Hake puzzled over his watch—the bedside clock was of course useless—and decided that he had slept the clock around. It seemed to be about two in the morning, local time. He did not feel rested, but he was awake and, worse, shivering cold. He managed to get the air-conditioner turned off and the window closed, then climbed back on the bed with thin blanket and stiff spread pulled around him. It was not enough. The water under him sucked the heat away, and there was no heat in the room. Not surprising. Who would have expected to need central heating in Capri in the summer? He told himself that his body warmth would soon enough make the bed comfortable, and to distract himself he tried to decipher what was happening on the television set. It seemed to be showing straight commercials: cheese, wine, then a sports car, then the national lottery; a deodorant, an aphrodisiac (or perhaps just a perfume; but the bulge in the trunks of the handsome male model was pretty explicit), and then what appeared to be an institutional propaganda piece. It showed a young Italian youth, clearly stoned out of his mind. A sad baritone voice-over sighed, “Ecco, guaio perche fare cost?” The youth shrugged and giggled. The scene dissolved to the great cellar of a winery. In the vaulted room plastic kegs of wine were tumbling majestically off a conveyor belt, while at the far end of the chamber was a loading dock with a waiting and empty truck.
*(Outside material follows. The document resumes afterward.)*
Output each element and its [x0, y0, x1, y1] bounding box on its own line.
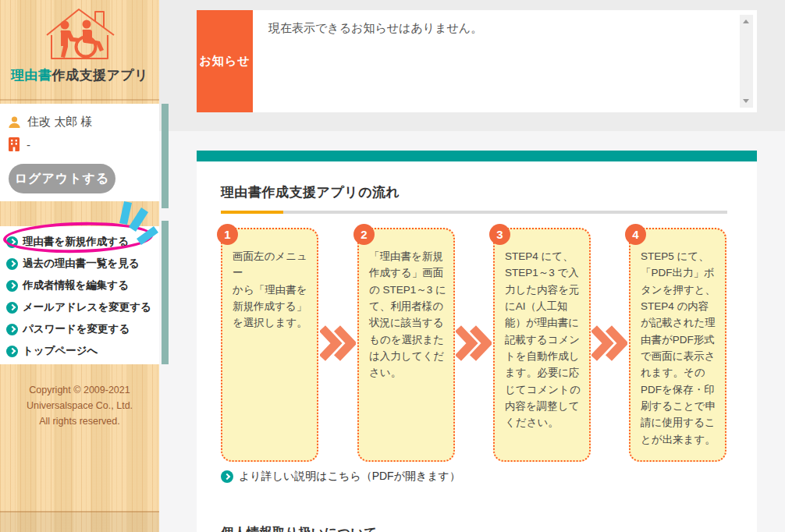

The camera’s eye narrowed down on an abandoned forklift truck, alone in the middle of the room. Hake could not understand the sorrowful Italian-language voice-over, but the message was clear enough. The forklift operator was away from his post. The wine was not getting-onto the truck. The deduction that the missing operator was the blind-stoned kid was confirmed at once, as the scene changed to the following morning. The young man, no longer stoned, now repentant, stood humbly beside a white-haired man carrying a clipboard. Hake recognized the man at once, him or his double. He had seen him a hundred times on American television, tapping his glasses on a desk as he sold everything from stomach-acid neutralizes to hemorrhoid salve. By the end of the commercial the prodigal forklift operator had cleared away the backlog, the trucks were loaded and rumbling away, and the conveyor belt once more brought in its endless chain of kegs. Marijuana si—PCP no, said the fatherly baritone, as the same legend appeared on the screen.